:: What to produce ::
Set down each record that follows exactly. Drop the images.

[Saved data entries]
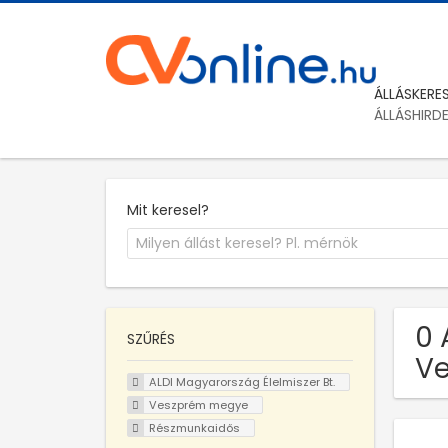
ÁLLÁSKERE
ÁLLÁSHIRD
Mit keresel?
0 
SZŰRÉS
Ve
ALDI Magyarország Élelmiszer Bt.
Veszprém megye
Részmunkaidős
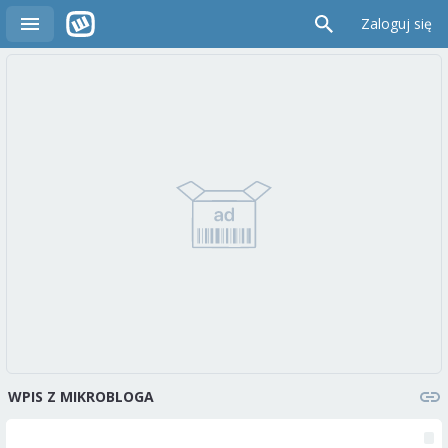
Zaloguj się
WPIS Z MIKROBLOGA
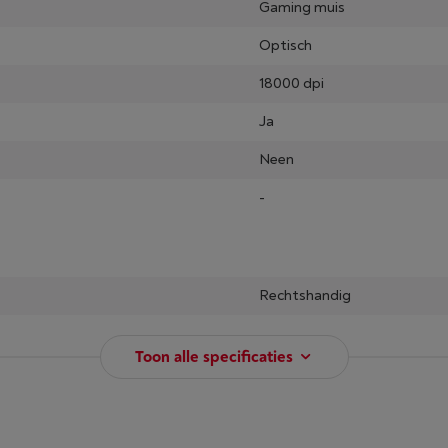
Gaming muis
Optisch
18000 dpi
Ja
Neen
-
Rechtshandig
Toon alle specificaties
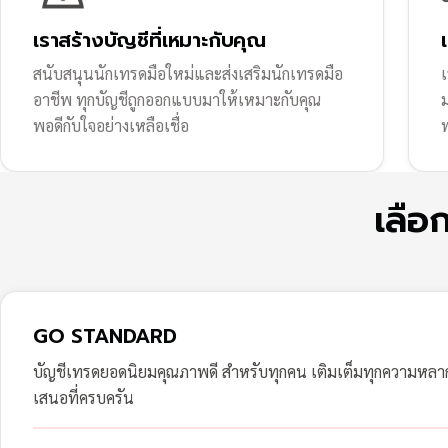
เราสร้างบัญชีที่เหมาะกับคุณ
สนับสนุนนักเทรดมือใหม่และส่งเสริมนักเทรดมือ
เ
อาชีพ ทุกบัญชีถูกออกแบบมาให้เหมาะกับคุณ
พอดีกับใจอย่างเหลือเชื่อ
ฟ
เลือ
GO STANDARD
บัญชีเทรดยอดนิยมคุณภาพดี สำหรับทุกคน เติมเต็มทุกความหล
เสนอที่ครบครัน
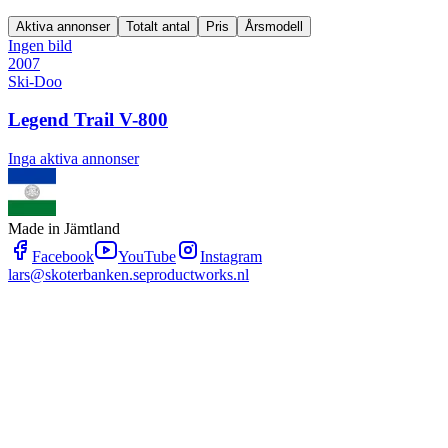
Aktiva annonser
Totalt antal
Pris
Årsmodell
Ingen bild
2007
Ski-Doo
Legend Trail V-800
Inga aktiva annonser
Made in Jämtland
Facebook
YouTube
Instagram
lars@skoterbanken.se
productworks.nl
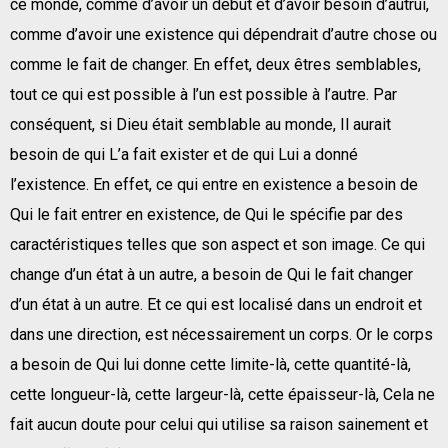
ce monde, comme d’avoir un début et d’avoir besoin d’autrui,
comme d’avoir une existence qui dépendrait d’autre chose ou
comme le fait de changer. En effet, deux êtres semblables,
tout ce qui est possible à l’un est possible à l’autre. Par
conséquent, si Dieu était semblable au monde, Il aurait
besoin de qui L’a fait exister et de qui Lui a donné
l’existence. En effet, ce qui entre en existence a besoin de
Qui le fait entrer en existence, de Qui le spécifie par des
caractéristiques telles que son aspect et son image. Ce qui
change d’un état à un autre, a besoin de Qui le fait changer
d’un état à un autre. Et ce qui est localisé dans un endroit et
dans une direction, est nécessairement un corps. Or le corps
a besoin de Qui lui donne cette limite-là, cette quantité-là,
cette longueur-là, cette largeur-là, cette épaisseur-là, Cela ne
fait aucun doute pour celui qui utilise sa raison sainement et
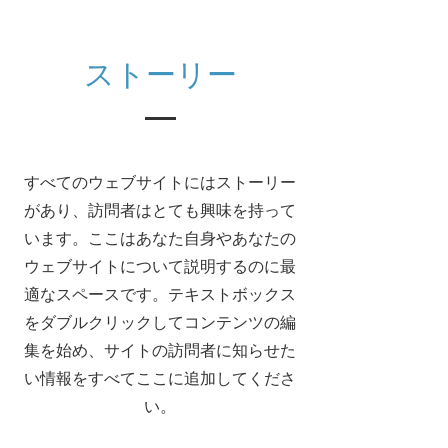
ストーリー
すべてのウェブサイトにはストーリー
があり、訪問者はとても興味を持って
います。ここはあなた自身やあなたの
ウェブサイトについて説明するのに最
適なスペースです。テキストボックス
をダブルクリックしてコンテンツの編
集を始め、サイトの訪問者に知らせた
い情報をすべてここに追加してくださ
い。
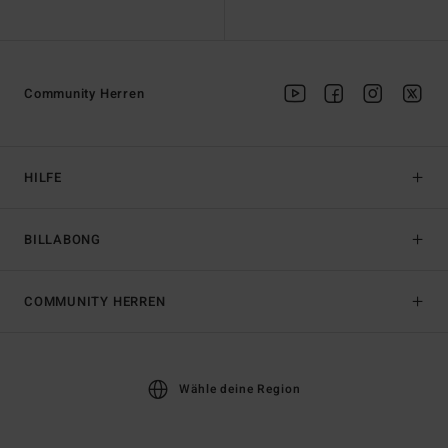
Community Herren
HILFE
BILLABONG
COMMUNITY HERREN
Wähle deine Region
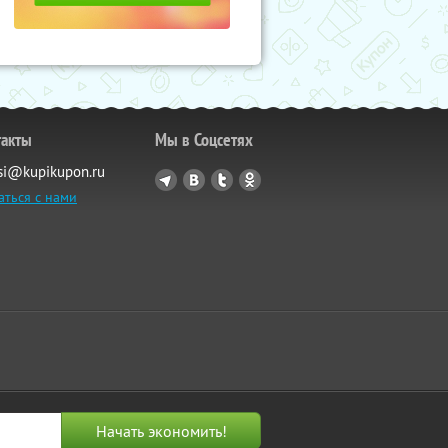
такты
Мы в Соцсетях
si@kupikupon.ru
аться с нами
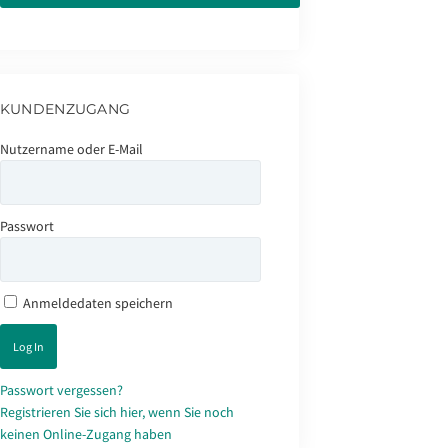
KUNDENZUGANG
Nutzername oder E-Mail
Passwort
Anmeldedaten speichern
Passwort vergessen?
Registrieren Sie sich hier, wenn Sie noch
keinen Online-Zugang haben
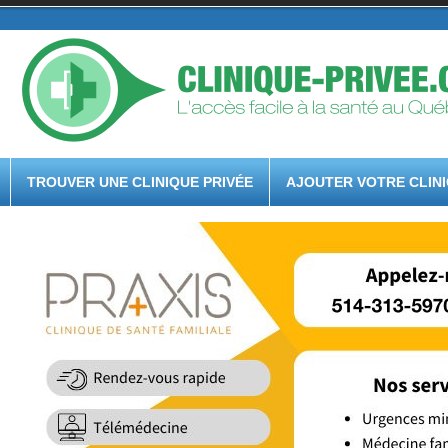
TROUVER UNE CLINIQUE PRIVÉE
AJOUTER VOTRE CLIN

:: Result for this exercise ::
ÁLLÁSKERE
ÁLLÁSHIRD
Mit keresel?
0 
SZŰRÉS
Ve
ALDI Magyarország Élelmiszer Bt.
Veszprém megye
Részmunkaidős
Zaloguj się
WPIS Z MIKROBLOGA
Gaming muis
Optisch
18000 dpi
Ja
Neen
-
Rechtshandig
Toon alle specificaties
เราสร้างบัญชีที่เหมาะกับคุณ
สนับสนุนนักเทรดมือใหม่และส่งเสริมนักเทรดมือ
เ
อาชีพ ทุกบัญชีถูกออกแบบมาให้เหมาะกับคุณ
พอดีกับใจอย่างเหลือเชื่อ
ฟ
เลือ
GO STANDARD
บัญชีเทรดยอดนิยมคุณภาพดี สำหรับทุกคน เติมเต็มทุกความหล
เสนอที่ครบครัน
Aktiva annonser
Totalt antal
Pris
Årsmodell
Ingen bild
2007
Ski-Doo
Legend Trail V-800
Inga aktiva annonser
Made in Jämtland
Facebook
YouTube
Instagram
lars@skoterbanken.se
productworks.nl
ce monde, comme d’avoir un début et d’avoir besoin d’autrui,
comme d’avoir une existence qui dépendrait d’autre chose ou
comme le fait de changer. En effet, deux êtres semblables,
tout ce qui est possible à l’un est possible à l’autre. Par
conséquent, si Dieu était semblable au monde, Il aurait
besoin de qui L’a fait exister et de qui Lui a donné
l’existence. En effet, ce qui entre en existence a besoin de
Qui le fait entrer en existence, de Qui le spécifie par des
caractéristiques telles que son aspect et son image. Ce qui
change d’un état à un autre, a besoin de Qui le fait changer
d’un état à un autre. Et ce qui est localisé dans un endroit et
dans une direction, est nécessairement un corps. Or le corps
a besoin de Qui lui donne cette limite-là, cette quantité-là,
cette longueur-là, cette largeur-là, cette épaisseur-là, Cela ne
fait aucun doute pour celui qui utilise sa raison sainement et
ストーリー
すべてのウェブサイトにはストーリー
があり、訪問者はとても興味を持って
います。ここはあなた自身やあなたの
ウェブサイトについて説明するのに最
適なスペースです。テキストボックス
をダブルクリックしてコンテンツの編
集を始め、サイトの訪問者に知らせた
い情報をすべてここに追加してくださ
い。
Community Herren
HILFE
BILLABONG
COMMUNITY HERREN
Wähle deine Region
такты
Мы в Соцсетях
si@kupikupon.ru
аться с нами
KUNDENZUGANG
Nutzername oder E-Mail
Passwort
Anmeldedaten speichern
Passwort vergessen?
Registrieren Sie sich hier, wenn Sie noch
keinen Online-Zugang haben
TROUVER UNE CLINIQUE PRIVÉE
AJOUTER VOTRE CLIN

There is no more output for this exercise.